-- Opening Marker --
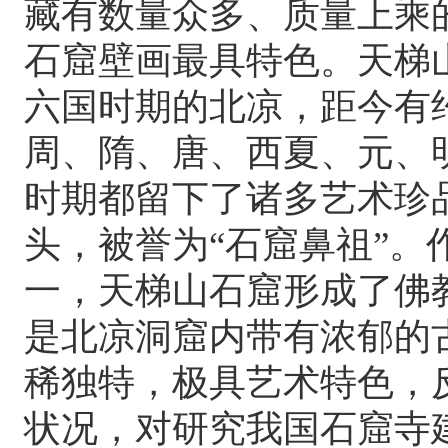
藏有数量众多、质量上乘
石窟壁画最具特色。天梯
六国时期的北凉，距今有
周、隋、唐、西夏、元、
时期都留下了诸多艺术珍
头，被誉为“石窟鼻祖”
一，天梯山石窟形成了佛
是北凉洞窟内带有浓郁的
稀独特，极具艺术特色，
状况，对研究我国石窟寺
-- Closing Marker --
-- Opening Marker --
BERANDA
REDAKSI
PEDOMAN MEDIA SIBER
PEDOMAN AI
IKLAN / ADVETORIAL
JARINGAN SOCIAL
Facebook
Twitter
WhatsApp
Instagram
-- Closing Marker --
[YOUR ASSIGNMENT]
Copy back the listing above exactly, but only from the line with "藏有数量众多、质量上乘" through the line with "状况，对研究我国石窟寺", both ends included.

[OUTPUT FOR THIS TASK]
藏有数量众多、质量上乘
石窟壁画最具特色。天梯
六国时期的北凉，距今有
周、隋、唐、西夏、元、
时期都留下了诸多艺术珍
头，被誉为“石窟鼻祖”
一，天梯山石窟形成了佛
是北凉洞窟内带有浓郁的
稀独特，极具艺术特色，
状况，对研究我国石窟寺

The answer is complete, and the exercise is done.